● **What you should do**: Make a verbatim transcription of the records, without the pictures.

─── Stored data

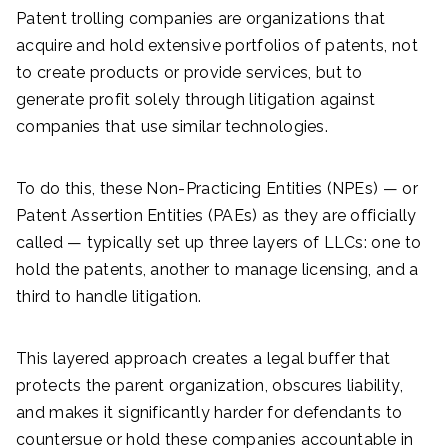
Patent trolling companies are organizations that
acquire and hold extensive portfolios of patents, not
to create products or provide services, but to
generate profit solely through litigation against
companies that use similar technologies.
To do this, these Non-Practicing Entities (NPEs) — or
Patent Assertion Entities (PAEs) as they are officially
called — typically set up three layers of LLCs: one to
hold the patents, another to manage licensing, and a
third to handle litigation.
This layered approach creates a legal buffer that
protects the parent organization, obscures liability,
and makes it significantly harder for defendants to
countersue or hold these companies accountable in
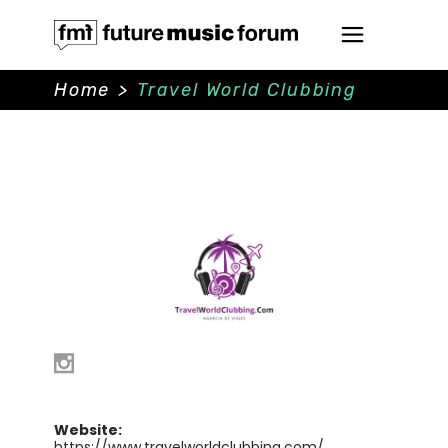
Home
>
Travel World Clubbing
Website:
https://www.travelworldclubbing.com/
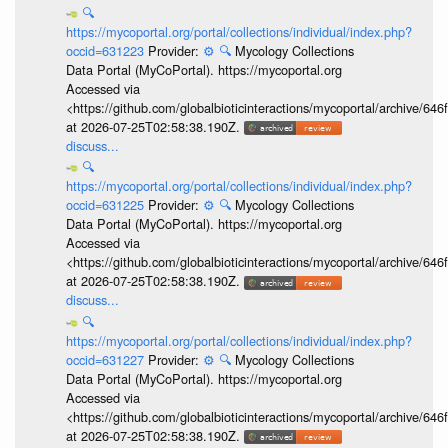
🔍
https://mycoportal.org/portal/collections/individual/index.php?
occid=631223
Provider:
⚙️
🔍
Mycology Collections
Data Portal (MyCoPortal). https://mycoportal.org
Accessed via
<https://github.com/globalbioticinteractions/mycoportal/archive
at 2026-07-25T02:58:38.190Z.
discuss...
🔍
https://mycoportal.org/portal/collections/individual/index.php?
occid=631225
Provider:
⚙️
🔍
Mycology Collections
Data Portal (MyCoPortal). https://mycoportal.org
Accessed via
<https://github.com/globalbioticinteractions/mycoportal/archive
at 2026-07-25T02:58:38.190Z.
discuss...
🔍
https://mycoportal.org/portal/collections/individual/index.php?
occid=631227
Provider:
⚙️
🔍
Mycology Collections
Data Portal (MyCoPortal). https://mycoportal.org
Accessed via
<https://github.com/globalbioticinteractions/mycoportal/archive
at 2026-07-25T02:58:38.190Z.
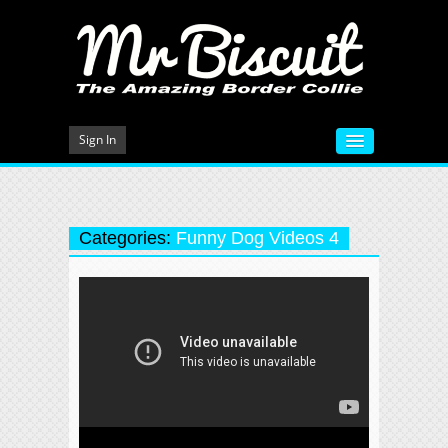
Sign In
HOME
VIDEOS
Categories:
Funny Dog Videos 4
MEET MR BISCUIT
DOG TRAINING
PHOTO GALLERY
BLOG
CONTACT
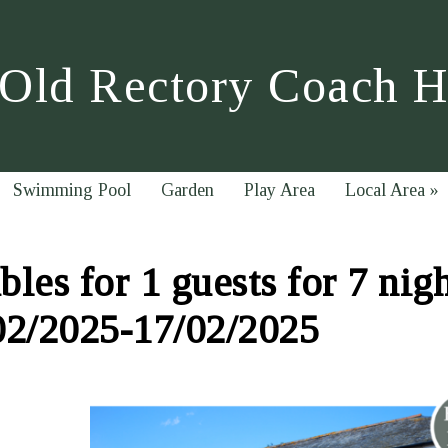
Old Rectory Coach 
Swimming Pool
Garden
Play Area
Local Area
»
les for 1 guests for 7 nig
02/2025-17/02/2025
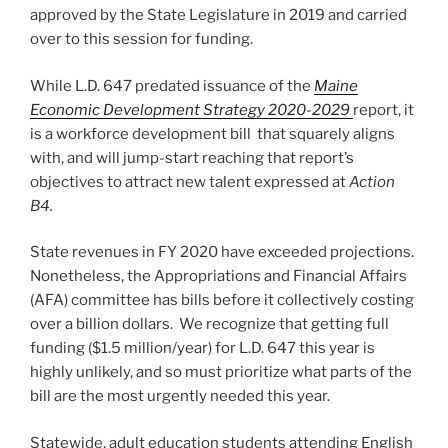
approved by the State Legislature in 2019 and carried
over to this session for funding.
While L.D. 647 predated issuance of the
Maine
Economic Development Strategy 2020-2029
report, it
is a workforce development bill that squarely aligns
with, and will jump-start reaching that report’s
objectives to attract new talent expressed at
Action
B4.
State revenues in FY 2020 have exceeded projections.
Nonetheless, the Appropriations and Financial Affairs
(AFA) committee has bills before it collectively costing
over a billion dollars. We recognize that getting full
funding ($1.5 million/year) for L.D. 647 this year is
highly unlikely, and so must prioritize what parts of the
bill are the most urgently needed this year.
Statewide, adult education students attending English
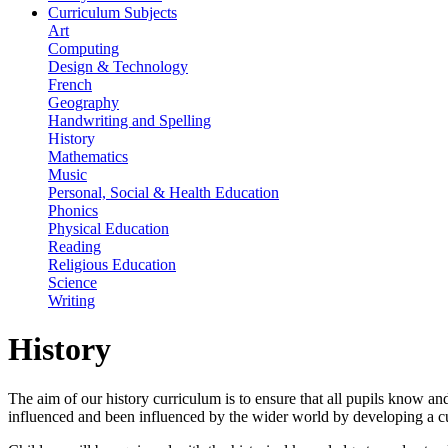
Curriculum Subjects
Art
Computing
Design & Technology
French
Geography
Handwriting and Spelling
History
Mathematics
Music
Personal, Social & Health Education
Phonics
Physical Education
Reading
Religious Education
Science
Writing
History
The aim of our history curriculum is to ensure that all pupils know and
influenced and been influenced by the wider world by developing a cu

──────

● **Result of this exercise**:
Patent trolling companies are organizations that
acquire and hold extensive portfolios of patents, not
to create products or provide services, but to
generate profit solely through litigation against
companies that use similar technologies.
To do this, these Non-Practicing Entities (NPEs) — or
Patent Assertion Entities (PAEs) as they are officially
called — typically set up three layers of LLCs: one to
hold the patents, another to manage licensing, and a
third to handle litigation.
This layered approach creates a legal buffer that
protects the parent organization, obscures liability,
and makes it significantly harder for defendants to
countersue or hold these companies accountable in
Home
>
Travel World Clubbing
Website:
https://www.travelworldclubbing.com/
🔍
https://mycoportal.org/portal/collections/individual/index.php?
occid=631223
Provider:
⚙️
🔍
Mycology Collections
Data Portal (MyCoPortal). https://mycoportal.org
Accessed via
<https://github.com/globalbioticinteractions/mycoportal/archive
at 2026-07-25T02:58:38.190Z.
discuss...
🔍
https://mycoportal.org/portal/collections/individual/index.php?
occid=631225
Provider:
⚙️
🔍
Mycology Collections
Data Portal (MyCoPortal). https://mycoportal.org
Accessed via
<https://github.com/globalbioticinteractions/mycoportal/archive
at 2026-07-25T02:58:38.190Z.
discuss...
🔍
https://mycoportal.org/portal/collections/individual/index.php?
occid=631227
Provider:
⚙️
🔍
Mycology Collections
Data Portal (MyCoPortal). https://mycoportal.org
Accessed via
<https://github.com/globalbioticinteractions/mycoportal/archive
at 2026-07-25T02:58:38.190Z.
Sign In
HOME
VIDEOS
Categories:
Funny Dog Videos 4
MEET MR BISCUIT
DOG TRAINING
PHOTO GALLERY
BLOG
CONTACT
Old Rectory Coach 
Swimming Pool
Garden
Play Area
Local Area
»
les for 1 guests for 7 nig
02/2025-17/02/2025
approved by the State Legislature in 2019 and carried
over to this session for funding.
While L.D. 647 predated issuance of the
Maine
Economic Development Strategy 2020-2029
report, it
is a workforce development bill that squarely aligns
with, and will jump-start reaching that report’s
objectives to attract new talent expressed at
Action
B4.
State revenues in FY 2020 have exceeded projections.
Nonetheless, the Appropriations and Financial Affairs
(AFA) committee has bills before it collectively costing
over a billion dollars. We recognize that getting full
funding ($1.5 million/year) for L.D. 647 this year is
highly unlikely, and so must prioritize what parts of the
bill are the most urgently needed this year.
Statewide, adult education students attending English
Curriculum Subjects
Art
Computing
Design & Technology
French
Geography
Handwriting and Spelling
History
Mathematics
Music
Personal, Social & Health Education
Phonics
Physical Education
Reading
Religious Education
Science
Writing
History
The aim of our history curriculum is to ensure that all pupils know and
influenced and been influenced by the wider world by developing a cu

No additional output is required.